Students could be rescued from dead-end part-time jobs and encouraged to work in schools, hospitals or charities under radical proposals to help them pay for their university education.

Students could be rescued from dead-end part-time jobs and encouraged to work in schools, hospitals or charities under radical proposals to help them pay for their university education.

The Institute for Public Policy Research, an influential think-tank, will recommend next month that volunteers should be paid government subsidies towards the cost of their education, giving them an alternative to working in burger bars and pubs.

In a report to be launched by David Blunkett, the Home Secretary, the IPPR will urge ministers to allow students to earn university credits for public-service work during gap years or holidays.

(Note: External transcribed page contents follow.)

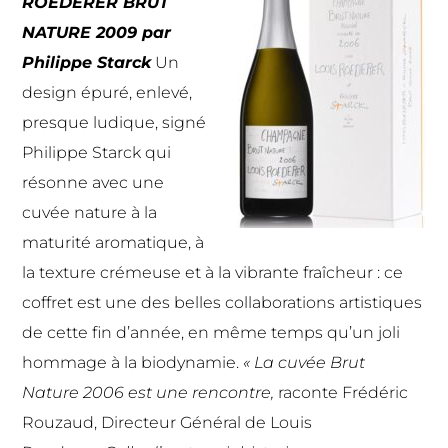
ROEDERER BRUT
NATURE 2009 par
Philippe Starck
Un
design épuré, enlevé,
presque ludique, signé
Philippe Starck qui
résonne avec une
cuvée nature à la
maturité aromatique, à
la texture crémeuse et à la vibrante fraîcheur : ce
coffret est une des belles collaborations artistiques
de cette fin d’année, en même temps qu’un joli
hommage à la biodynamie.
« La cuvée Brut
Nature 2006 est une rencontre,
raconte Frédéric
Rouzaud, Directeur Général de Louis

The experience would also enhance their job prospects.

The Government, which aims to get 50 per cent of young people into higher education by the end of the decade, is also concerned that levels of volunteering have dropped. The IPPR says its proposals would address this problem and might persuade more to choose careers in teaching or the health service.

Many more students would be encouraged to work as teaching assistants in schools, particularly in deprived areas where few pupils go on to university.

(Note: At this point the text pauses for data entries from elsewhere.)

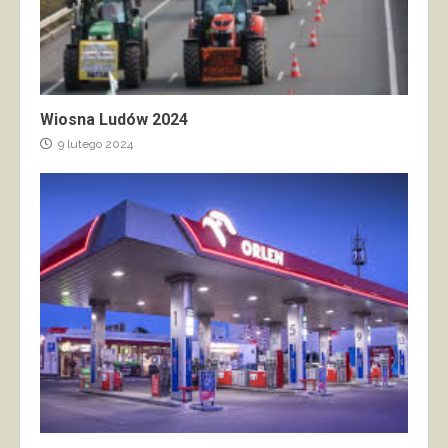
Wiosna Ludów 2024
9 lutego 2024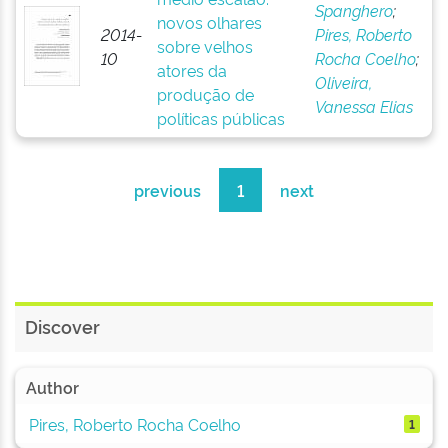
Spanghero
;
novos olhares
2014-
Pires, Roberto
sobre velhos
10
Rocha Coelho
;
atores da
Oliveira,
produção de
Vanessa Elias
políticas públicas
previous
1
next
Discover
Author
Pires, Roberto Rocha Coelho
1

Wendy Piatt, a senior research fellow at the IPPR, said: "Increasing the number of student teaching assistants would kill several birds with one stone: help students financially, provide more assistance for teachers, encourage pupils to think about university and students to think about teaching as a career."

Will Paxton, an IPPR researcher and an author of the report, Any Volunteers for the Good Society, said: "With more young people opting for a gap year, and not just those from wealthy families, such a policy would widen university funding options for all students. In turn, this would increase access for lower income students and reduce drop-out rates.

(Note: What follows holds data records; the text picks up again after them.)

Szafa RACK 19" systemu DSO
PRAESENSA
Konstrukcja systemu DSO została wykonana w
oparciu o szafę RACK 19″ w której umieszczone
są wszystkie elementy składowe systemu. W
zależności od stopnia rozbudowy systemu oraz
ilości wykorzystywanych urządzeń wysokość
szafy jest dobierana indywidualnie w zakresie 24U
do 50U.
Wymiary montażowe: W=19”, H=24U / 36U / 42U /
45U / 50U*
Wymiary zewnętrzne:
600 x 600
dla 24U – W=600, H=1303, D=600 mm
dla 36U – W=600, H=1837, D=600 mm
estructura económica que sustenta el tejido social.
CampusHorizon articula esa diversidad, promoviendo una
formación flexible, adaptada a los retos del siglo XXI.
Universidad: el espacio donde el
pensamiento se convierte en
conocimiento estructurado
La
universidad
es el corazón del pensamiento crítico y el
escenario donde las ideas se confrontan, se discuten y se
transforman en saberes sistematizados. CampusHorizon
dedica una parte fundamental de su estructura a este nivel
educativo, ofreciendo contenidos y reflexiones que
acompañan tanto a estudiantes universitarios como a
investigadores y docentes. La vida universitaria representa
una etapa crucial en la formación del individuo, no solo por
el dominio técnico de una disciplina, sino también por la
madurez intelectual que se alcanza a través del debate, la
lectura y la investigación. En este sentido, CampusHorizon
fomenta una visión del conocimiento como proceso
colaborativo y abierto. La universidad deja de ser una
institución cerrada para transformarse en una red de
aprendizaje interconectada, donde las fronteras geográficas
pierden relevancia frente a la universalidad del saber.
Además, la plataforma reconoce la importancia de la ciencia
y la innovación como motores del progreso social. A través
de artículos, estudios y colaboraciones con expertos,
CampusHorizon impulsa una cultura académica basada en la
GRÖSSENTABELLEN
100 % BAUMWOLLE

"Students are already working. But instead of them having to work in fast-food restaurants, it will allow people to gain valuable work, which will positively enhance their career opportunities."

The proposals are based on a successful American scheme – the general work-study programme – which pays undergraduates and postgraduates the minimum wage to do work "in the public interest".

Susan Stroud, a former adviser to Bill Clinton on volunteering policy and one of the authors of the report, said: "The UK and US governments share a key objective: promoting volunteering. At the same time, in other countries, there is growing concern about expanding access to higher and further education and families' ability to pay the cost of attendance. There is an opportunity to link both these priorities."